If you don’t, you could be missing out on game-changing results.

The businesses that do social media marketing well will see even bigger wins in 2012, as the gap between who “gets it” and who doesn’t grows wider by the minute.

What is the good news?

You don’t need to be everything to everyone anymore. Chances are your strategy will be more effective. If you,

#keep it simple

#be where it matters to our business (Do notbe everywhere)

#focus on where you’ll see results

Below is a three-step plan designed to help you develop an effective, streamlined road map for social media success. We will talk today about Step1.

Step #1: Assessment

Start with a single question: “Why I need social media?” The answer will dictate everything you do in this first phase. Assessment is to evaluate where you are, where you want to go and what the wins will be along the way.

·         Put Your Audience First

First things first: You need to clarify your audience’s needs, wants and challenges—not to mention where they’re spending time online. Use tools like Survey Monkey or Google Docs to quickly and inexpensively survey your customers.

 

Each time I want to learn more about my audience's behaviors, I create a quick survey and post it on my social networks to go straight to the source.

The five major benefits of knowing your audience are considerable:

  1. Laser focus: You can create content that resonates instantly.
  2. Break barriers: Confront pain points head-on to build trust.
  3. Language: Increase engagement by being a person your audience relates to.
  4. Empathy: The more you listen, the better you can respond to specific needs.
  5. Positioning: You can become the go-to source in your niche.
  •          Define the Guiding Theme of Your Strategy

Since you’ve identified your audience, the next step is to:

  •          Ask yourself what you want them to do.
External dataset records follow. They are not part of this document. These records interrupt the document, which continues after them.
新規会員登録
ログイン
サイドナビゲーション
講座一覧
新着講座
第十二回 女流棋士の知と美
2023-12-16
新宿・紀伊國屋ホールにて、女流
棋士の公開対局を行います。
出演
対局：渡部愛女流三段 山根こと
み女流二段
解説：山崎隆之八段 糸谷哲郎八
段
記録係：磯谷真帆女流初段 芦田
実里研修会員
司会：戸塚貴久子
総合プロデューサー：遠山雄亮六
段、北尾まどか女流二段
What’s your theme? It’s usually one of three things:

o    Awareness

o    Sales

o    Loyalty

Loyalty and awareness can both lead to sales, of course—but stick to just one overarching goal for your strategy. Consistency and simplicity are the keys.
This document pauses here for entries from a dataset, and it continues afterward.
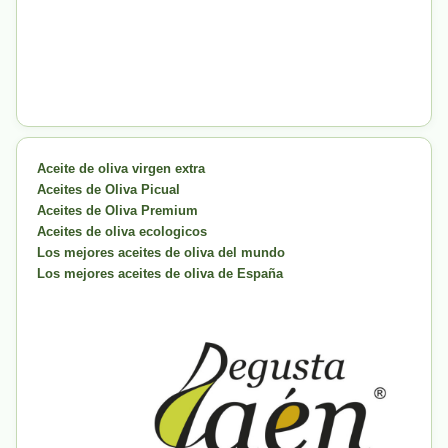
Aceite de oliva virgen extra
Aceites de Oliva Picual
Aceites de Oliva Premium
Aceites de oliva ecologicos
Los mejores aceites de oliva del mundo
Los mejores aceites de oliva de España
Now it’s time to get really specific. This might be the hardest piece in the assessment process, and yet it’s critical to your success.

  •          Ask yourself, what does my business actually do?What do my fans say when they’re happy? What is at the core?
  •          Talk it out with your team. Together you can focus on “One Thing”—the heart and soul of your brand. Your “One Thing” will affect every content and posting decision you make.

For examples;

Disney = Magic

Apple = Innovation

What do you equal?

Your “One Thing” is the voice of your strategy across every network.
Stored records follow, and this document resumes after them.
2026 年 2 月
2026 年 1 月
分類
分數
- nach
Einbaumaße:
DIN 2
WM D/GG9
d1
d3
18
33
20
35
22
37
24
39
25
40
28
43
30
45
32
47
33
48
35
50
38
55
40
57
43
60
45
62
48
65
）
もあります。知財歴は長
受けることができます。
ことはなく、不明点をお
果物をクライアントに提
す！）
Identify Metrics and Monitoring Opportunities

How will you measure your strategy’s success? Depending on your theme, the metrics may change. For example:

  • If your theme is awareness, you’ll want to measure growth, engagement, brand awareness, share ability, likes and subscribes.
  • If it’s sales, look at click rates, social e-commerce sales and conversion rates.
  • For loyalty, look at engagement, sentiment and influence
  • (HINT: Klout and EdgeRank Checker are good sentiment-measuring tools).

How will you measure your strategy's success?

It’s useful to monitor some overall trends too, like mentions of key people at your company, your company name, brand names, product services, competitors and industry keywords.

And if you’re new to data measurement, take baby steps. Start with a simple free tool like Google Alerts.

Put It All in Writing

Don’t wait for an emergency to nail down your communication policies. For example, what happens when there are negative comments? How should the company’s social sites be used? Are there guidelines for what fans and followers can post to a company Facebook page?

Drill down on the answers in a written editorial guide tailored to your business, team and goals. A good guide will address:

  • Who is your team? Who is responsible for what?
  • What’s the point? Identify why you’re using social media, and what you want to track.
  • Where? Identify the networks you want to focus on.
  • When? Be as specific as possible; e.g., blog at 8 am, post it to Facebook at 10 am.
  • How—identify team tools and platforms. Including examples is great, especially when it comes to formatting of content. Your guide should enable anyone new on the team to know what’s going on.